Nanostructured Group-IV materials hold great promise as high-capacity alloying electrodes for electrochemical energy storage. However, in order to stabilize their cycling performance, it has been necessary to incorporate fluorinated electrolyte additives, such as fluoroethylene carbonate (FEC), to mitigate recurring irreversible reactions that result in an unstable solid–electrolyte interphase (SEI) layer at the electrode/electrolyte junction. This highlights the critical importance of interfacial chemistry for producing batteries with high capacity retention. Yet, the surface chemistry of the active material is often neglected prior to electrode fabrication. Here we investigate the electrochemical cycling of germanium nanowire (Ge NW) composite alloying electrodes with controlled surface chemistry, operating in the presence and in the absence of fluorine-containing electrolytes and binders. We demonstrate that controlled electrode surface modification, even when paired with completely fluorine-free binders and electrolyte components, significantly improves the capacity retention and longevity of Ge NW-based electrodes.
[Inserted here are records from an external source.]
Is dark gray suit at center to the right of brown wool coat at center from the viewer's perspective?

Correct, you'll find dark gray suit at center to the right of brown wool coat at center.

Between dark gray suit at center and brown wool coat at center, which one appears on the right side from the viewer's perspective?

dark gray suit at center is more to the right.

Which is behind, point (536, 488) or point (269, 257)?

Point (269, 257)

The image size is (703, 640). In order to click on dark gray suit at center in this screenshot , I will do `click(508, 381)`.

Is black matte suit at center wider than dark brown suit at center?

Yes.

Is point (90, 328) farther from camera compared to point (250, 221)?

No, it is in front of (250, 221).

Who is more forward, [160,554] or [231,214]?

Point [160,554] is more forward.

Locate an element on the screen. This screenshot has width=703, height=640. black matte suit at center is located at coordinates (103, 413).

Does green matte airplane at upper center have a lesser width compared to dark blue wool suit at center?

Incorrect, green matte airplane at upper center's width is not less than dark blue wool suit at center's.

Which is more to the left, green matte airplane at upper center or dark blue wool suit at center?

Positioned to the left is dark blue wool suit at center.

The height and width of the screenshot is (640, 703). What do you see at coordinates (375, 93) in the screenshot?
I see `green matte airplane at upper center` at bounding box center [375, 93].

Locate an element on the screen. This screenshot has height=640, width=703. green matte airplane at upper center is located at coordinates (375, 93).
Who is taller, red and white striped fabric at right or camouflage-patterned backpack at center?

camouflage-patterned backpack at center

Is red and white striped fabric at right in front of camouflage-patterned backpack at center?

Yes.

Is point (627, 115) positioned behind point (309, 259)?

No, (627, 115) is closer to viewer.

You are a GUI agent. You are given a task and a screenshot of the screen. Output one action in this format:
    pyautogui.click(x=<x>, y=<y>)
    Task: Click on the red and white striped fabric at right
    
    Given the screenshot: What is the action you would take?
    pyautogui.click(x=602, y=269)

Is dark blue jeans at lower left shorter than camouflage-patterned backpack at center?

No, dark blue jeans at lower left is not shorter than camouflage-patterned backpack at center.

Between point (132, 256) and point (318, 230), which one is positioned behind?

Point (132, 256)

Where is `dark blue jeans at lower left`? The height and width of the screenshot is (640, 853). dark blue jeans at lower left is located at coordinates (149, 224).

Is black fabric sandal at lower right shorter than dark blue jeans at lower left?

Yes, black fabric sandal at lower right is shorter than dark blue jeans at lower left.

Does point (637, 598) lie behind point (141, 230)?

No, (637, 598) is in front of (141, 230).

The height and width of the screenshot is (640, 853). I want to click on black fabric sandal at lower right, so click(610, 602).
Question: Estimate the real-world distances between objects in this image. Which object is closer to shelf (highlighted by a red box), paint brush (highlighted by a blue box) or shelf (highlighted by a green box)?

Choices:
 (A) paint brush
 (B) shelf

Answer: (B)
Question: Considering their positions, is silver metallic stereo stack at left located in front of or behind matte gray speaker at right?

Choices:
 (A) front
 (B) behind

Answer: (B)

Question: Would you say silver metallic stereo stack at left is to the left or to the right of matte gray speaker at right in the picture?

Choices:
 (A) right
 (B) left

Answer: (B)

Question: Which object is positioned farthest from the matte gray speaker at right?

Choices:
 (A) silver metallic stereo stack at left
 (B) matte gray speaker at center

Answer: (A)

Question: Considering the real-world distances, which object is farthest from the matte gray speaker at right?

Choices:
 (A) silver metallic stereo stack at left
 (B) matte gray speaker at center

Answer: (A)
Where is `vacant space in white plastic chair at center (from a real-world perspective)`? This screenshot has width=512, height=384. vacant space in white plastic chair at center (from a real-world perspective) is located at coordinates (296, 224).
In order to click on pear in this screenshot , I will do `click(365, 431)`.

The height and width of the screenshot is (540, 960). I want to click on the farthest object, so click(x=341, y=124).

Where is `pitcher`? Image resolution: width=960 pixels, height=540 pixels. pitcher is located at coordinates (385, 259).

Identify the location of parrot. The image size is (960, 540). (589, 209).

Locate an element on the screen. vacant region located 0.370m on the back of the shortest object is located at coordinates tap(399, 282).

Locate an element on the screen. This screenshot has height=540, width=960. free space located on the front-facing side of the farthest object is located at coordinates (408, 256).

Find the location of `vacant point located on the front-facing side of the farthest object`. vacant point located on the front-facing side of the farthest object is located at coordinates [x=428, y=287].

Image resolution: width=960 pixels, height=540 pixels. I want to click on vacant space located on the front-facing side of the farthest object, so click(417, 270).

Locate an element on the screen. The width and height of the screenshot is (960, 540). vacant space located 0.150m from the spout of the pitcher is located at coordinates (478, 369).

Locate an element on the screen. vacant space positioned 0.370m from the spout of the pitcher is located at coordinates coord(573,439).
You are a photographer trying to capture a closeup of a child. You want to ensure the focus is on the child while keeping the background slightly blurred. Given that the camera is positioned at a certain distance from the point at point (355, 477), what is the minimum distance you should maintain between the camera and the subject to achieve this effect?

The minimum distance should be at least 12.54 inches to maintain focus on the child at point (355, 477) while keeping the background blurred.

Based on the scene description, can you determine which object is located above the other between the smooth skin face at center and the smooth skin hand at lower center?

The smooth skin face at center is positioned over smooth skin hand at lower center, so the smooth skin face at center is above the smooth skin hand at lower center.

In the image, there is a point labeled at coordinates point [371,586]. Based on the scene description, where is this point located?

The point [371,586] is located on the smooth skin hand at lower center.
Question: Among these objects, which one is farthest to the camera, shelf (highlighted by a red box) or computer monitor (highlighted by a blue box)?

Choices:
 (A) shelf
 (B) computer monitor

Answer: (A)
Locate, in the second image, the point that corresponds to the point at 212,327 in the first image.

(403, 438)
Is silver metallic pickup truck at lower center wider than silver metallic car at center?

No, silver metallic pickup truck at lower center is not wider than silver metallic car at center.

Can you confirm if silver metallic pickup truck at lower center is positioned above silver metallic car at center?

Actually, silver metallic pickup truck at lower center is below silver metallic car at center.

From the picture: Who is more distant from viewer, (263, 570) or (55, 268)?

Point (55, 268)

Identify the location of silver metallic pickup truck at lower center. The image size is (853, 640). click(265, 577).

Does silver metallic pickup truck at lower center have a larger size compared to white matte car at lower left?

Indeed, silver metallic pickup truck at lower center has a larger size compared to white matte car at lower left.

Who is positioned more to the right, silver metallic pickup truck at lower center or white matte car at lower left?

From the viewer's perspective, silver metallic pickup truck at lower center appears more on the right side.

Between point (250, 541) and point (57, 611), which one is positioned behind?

Moreover, for certain surface chemistry/binder pairings, the inclusion of fluorinated additives actually appears to degrade electrode performance, while the inclusion of nonfluorinated additives (such as vinylene carbonate, VC) yielded optimal device performance. These observations highlight that the active material surface chemistry can influence the components of the SEI layer that affect cycle life in addition to the reductive decomposition of electrolyte solvents and additives. Additionally, we systematically investigate the often-overlooked impact of different electrode slurry preparation techniques on the performance of Ge NW composite electrodes fabricated with different polymeric binders. These results present significant chemical and processing guidelines to consider in the production of next-generation, high-capacity batteries.